After starting safety Sean Foudy left the Rough Riders as a free agent, Allen competed with Hency Charles and Ken Walcott in training camp for the starting role. Allen emerged as the starter in July, but he was sidelined a month later with a knee injury. While Allen returned quickly from the injury, he was replaced by Walcott as starter and was moved to the reserve list for a short time. He was reactivated after Walcott was injured with turf toe, but Remi Trudel was started at safety in place of Allen.

=== BC Lions ===

Allen had a physical altercation with Walcott outside of a Rough Riders practice in August 1993. Shortly afterward, Ottawa traded Allen to the BC Lions for safety Burtland Cummings. With the Lions, Allen was a backup for Tom Europe. He spent time on the reserve list during parts of the regular season and suffered a shoulder injury. Allen played nine games with the Lions in the regular season, contributing eight tackles. The Lions appeared in the West Semi-Final, where they lost to the Calgary Stampeders 9–17.

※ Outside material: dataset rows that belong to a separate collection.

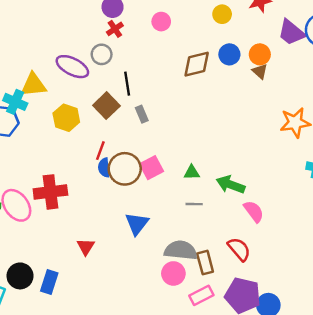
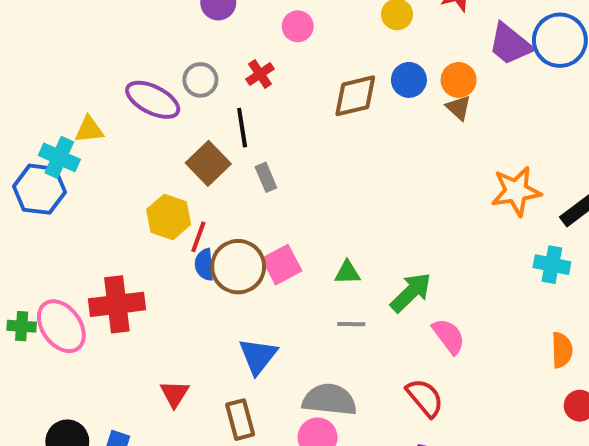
red cross: (115, 29) -> (260, 74), moved
yellow triangle: (33, 85) -> (89, 130), size x0.7
yellow hexagon: (66, 118) -> (169, 217), moved
green arrow: (231, 185) -> (411, 292), turned 116
brown rectangle: (205, 263) -> (240, 420), moved

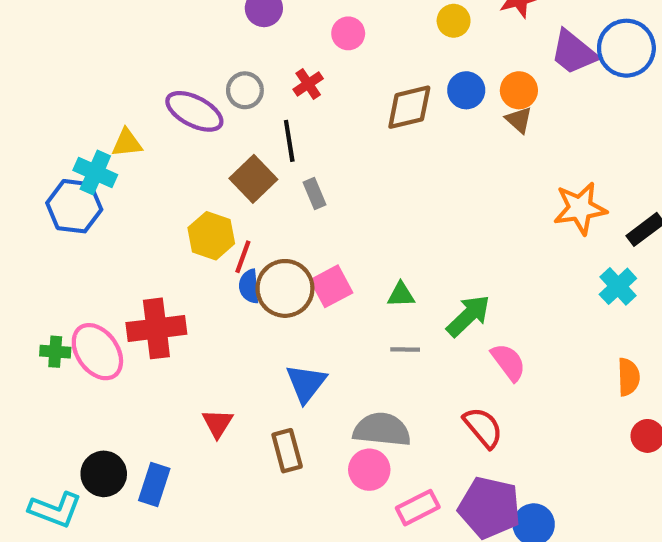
cyan cross: (552, 265) -> (618, 286), turned 36

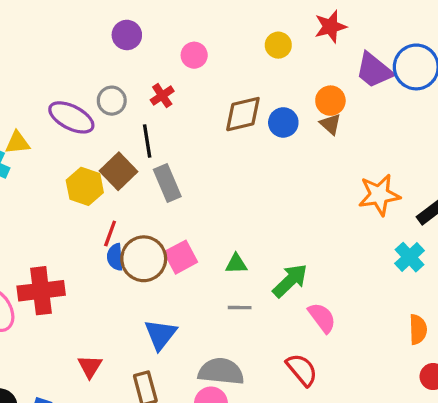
blue circle: (466, 90) -> (283, 122), moved
gray rectangle: (314, 194) -> (167, 183), size x1.5
yellow hexagon: (211, 236) -> (85, 186), moved

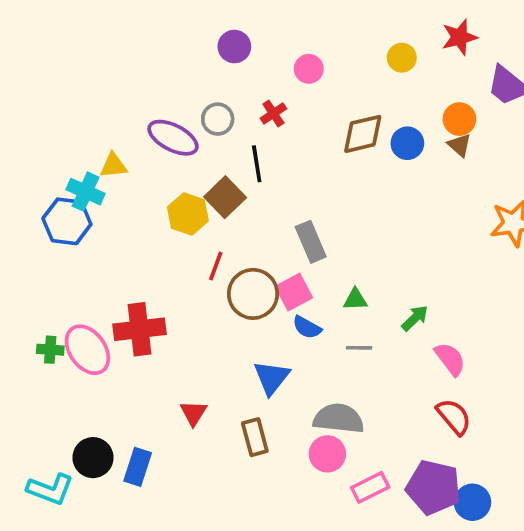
gray rectangle: (167, 183) -> (311, 242), moved
blue semicircle: (115, 257) -> (307, 327), moved, turned -56
green arrow: (290, 281) -> (415, 318), size x0.7
red semicircle: (302, 370) -> (454, 417), moved

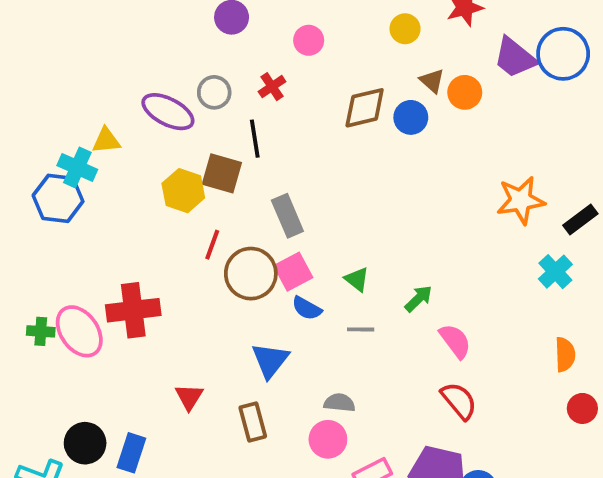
brown triangle: (459, 145) -> (432, 81), moved
brown square: (225, 197) -> (222, 173), turned -30
gray rectangle: (311, 242) -> (287, 216), moved
green triangle: (355, 299) -> (357, 279), turned 40
gray semicircle: (339, 419) -> (339, 403), size x0.6

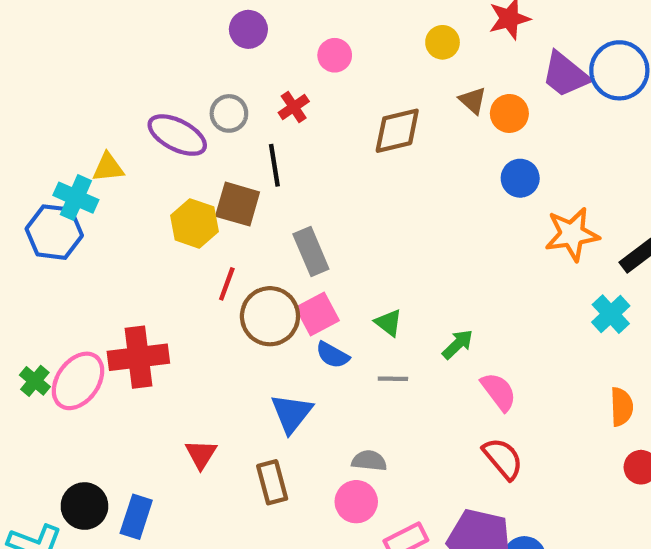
blue circle: (411, 117) -> (520, 178), moved
green cross: (41, 331) -> (35, 381), turned 36
pink ellipse: (79, 331) -> (78, 381), turned 72

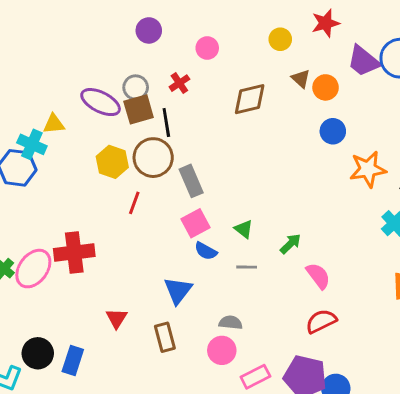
brown square: (238, 204) -> (139, 109), moved, turned -32
brown circle: (270, 316) -> (153, 158), moved
red semicircle: (503, 459) -> (321, 321), turned -76

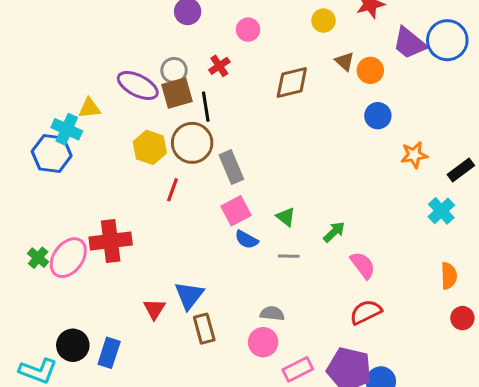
orange star: (368, 169) -> (414, 155), size x0.7
blue triangle: (178, 290) -> (189, 295), moved

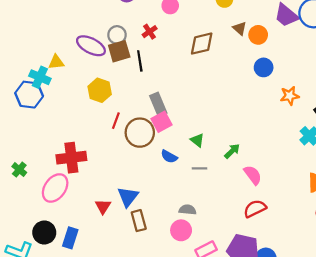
brown circle: (192, 143) -> (140, 133), moved
pink square: (236, 211) -> (162, 122), moved
pink ellipse: (68, 258) -> (55, 188), moved

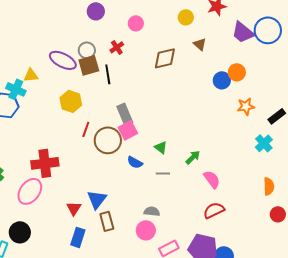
orange circle: (258, 35) -> (237, 72), moved
blue rectangle: (70, 238) -> (78, 237), moved

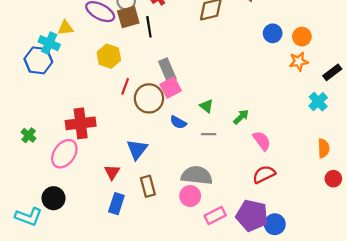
orange circle: (237, 72) -> (302, 37), moved
blue triangle: (97, 199) -> (137, 149), moved
gray semicircle: (152, 211) -> (197, 175), size x1.8

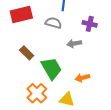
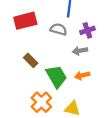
purple cross: (90, 24) -> (87, 30), moved, turned -32
orange arrow: (82, 78) -> (82, 75), moved

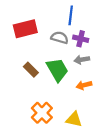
purple cross: (87, 30) -> (81, 39), moved, turned 32
green trapezoid: (56, 76) -> (57, 70), moved

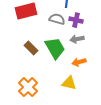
orange cross: (42, 113) -> (28, 87), moved
yellow triangle: (74, 119) -> (69, 83), moved

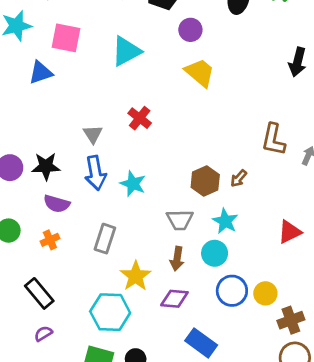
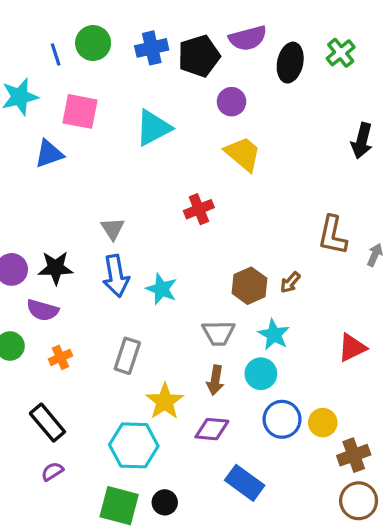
red cross: (140, 118) -> (199, 209), moved, turned 30
purple semicircle: (57, 204) -> (43, 310), moved

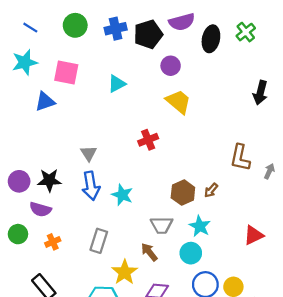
blue line: (56, 54) -> (30, 28), moved, turned -40
cyan triangle: (153, 128) -> (117, 84), size x0.7
brown arrow: (215, 380) -> (149, 252), moved, turned 132

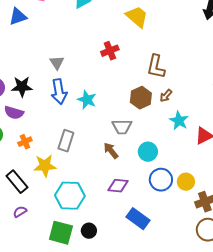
brown L-shape: (240, 158) -> (156, 67), moved
cyan star: (200, 226) -> (179, 121), moved
yellow star: (125, 272) -> (45, 166), moved, turned 30

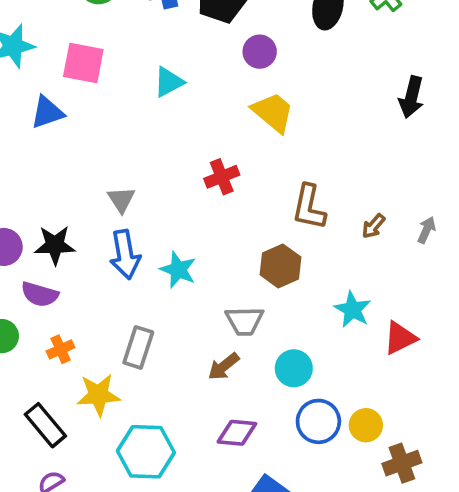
brown arrow: (166, 96) -> (373, 226), moved
brown arrow: (111, 151) -> (224, 366), turned -90

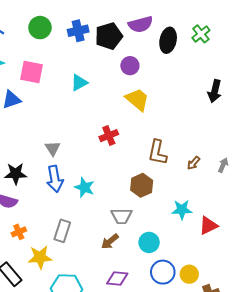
cyan star: (353, 310) -> (182, 210), turned -30

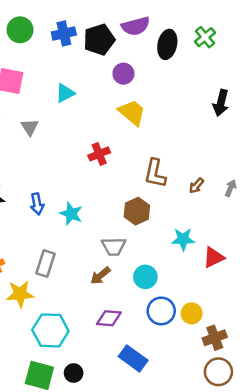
gray triangle: (53, 148) -> (30, 127), moved
blue arrow: (55, 179) -> (37, 204), size x0.7

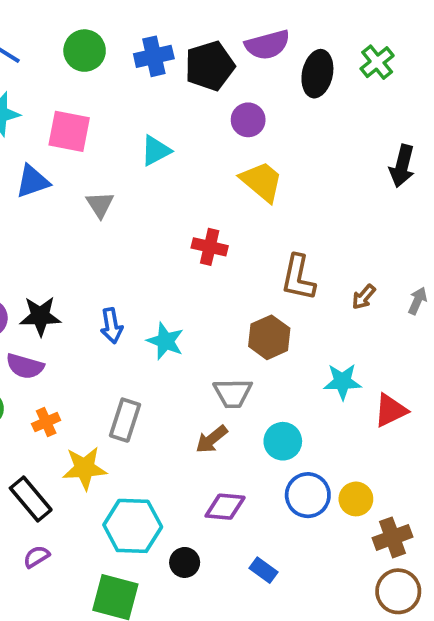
red cross: (99, 154) -> (210, 247), turned 35
blue rectangle: (133, 358) -> (264, 570), size x0.6
black circle: (74, 373) -> (185, 562), moved

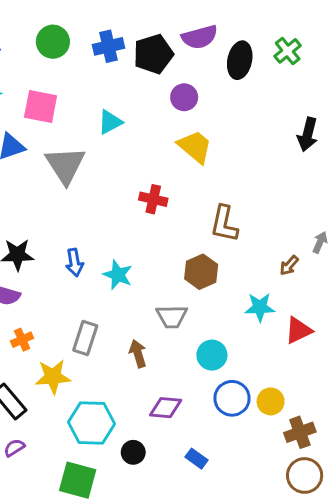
gray triangle: (100, 205) -> (65, 165), size x1.8
brown arrow: (364, 297) -> (289, 266), moved
brown arrow: (212, 439) -> (138, 354), moved, turned 112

Allen re-signed with the Lions for the 1994 season. He played in nine games but spent much of the season being moved on and off the injured list with various injuries. The Lions went on to win the 82nd Grey Cup, making Allen a Grey Cup champion for the third time.

=== CFL statistics ===

Year: Team; GP; Defense; Punt returns; Kick returns; Misc
Tkls: Sacks; FR; Int; TD; PR; Yds; Avg; Long; TD; KR; Yds; Avg; Long; TD; Fumbles
1988: WPG; 17; 0; 0; 4; 0; 3; 1; 3; 3.0; 3; 0; 13; 241; 18.5; 37; 0; 1
1989: WPG; 16; 27; 0; 2; 2; 1; 0; 0; 0.0; 0; 0; 0; 0; 0.0; 0; 0; 0
1990: WPG; 18; 4; 0; 0; 0; 0; 1; 20; 20.0; 20; 0; 0; 0; 0.0; 0; 0; 0
1991: WPG; 12; 38; 1; 2; 1; 1; 0; 0; 0.0; 0; 0; 2; 44; 22.0; 24; 0; 0
1992: OTT; 18; 19; 0; 0; 0; 0; 0; 0; 0.0; 0; 0; 1; 5; 5.0; 5; 0; 0
1993: OTT; 5; 9; 0; 0; 0; 0; 0; 0; 0.0; 0; 0; 0; 0; 0.0; 0; 0; 0
1993: BC; 9; 8; 0; 0; 0; 0; 0; 0; 0.0; 0; 0; 0; 0; 0.0; 0; 0; 0
1994: BC; 9; 9; 0; 2; 0; 0; 0; 0; 0.0; 0; 0; 0; 0; 0.0; 0; 0; 0
Total: 104; 114; 1; 10; 3; 5; 2; 23; 11.5; 20; 0; 16; 290; 18.1; 37; 0; 1

== Post-playing career ==

Allen retired after the 1994 season and founded Victory Promotions. Victory Promotions sold pre-paid phone cards that worked on AT&T Canada's long-distance network. Through a licensing deal with the Canadian Football League Players' Association, the phone cards featured images of well-known CFL players and were sold at the Canadian Football Hall of Fame.